### What is required
Nothing below is to be printed except the lines between the line holding "Требования законодательства" and the line holding "выдача документа о пожарной безопасности пр", inclusive, each exactly as it appears.
────────────────
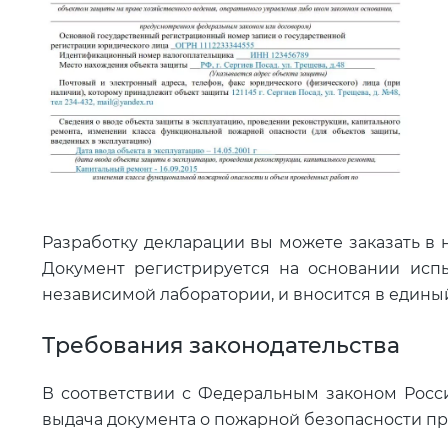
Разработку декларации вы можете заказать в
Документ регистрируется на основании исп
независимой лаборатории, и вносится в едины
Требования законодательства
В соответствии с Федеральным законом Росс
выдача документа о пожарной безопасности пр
────────────────
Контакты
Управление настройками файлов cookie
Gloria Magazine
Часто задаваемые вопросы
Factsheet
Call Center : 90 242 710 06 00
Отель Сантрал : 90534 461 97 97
────────────────
### Problem solution
Требования законодательства
В соответствии с Федеральным законом Росс
выдача документа о пожарной безопасности пр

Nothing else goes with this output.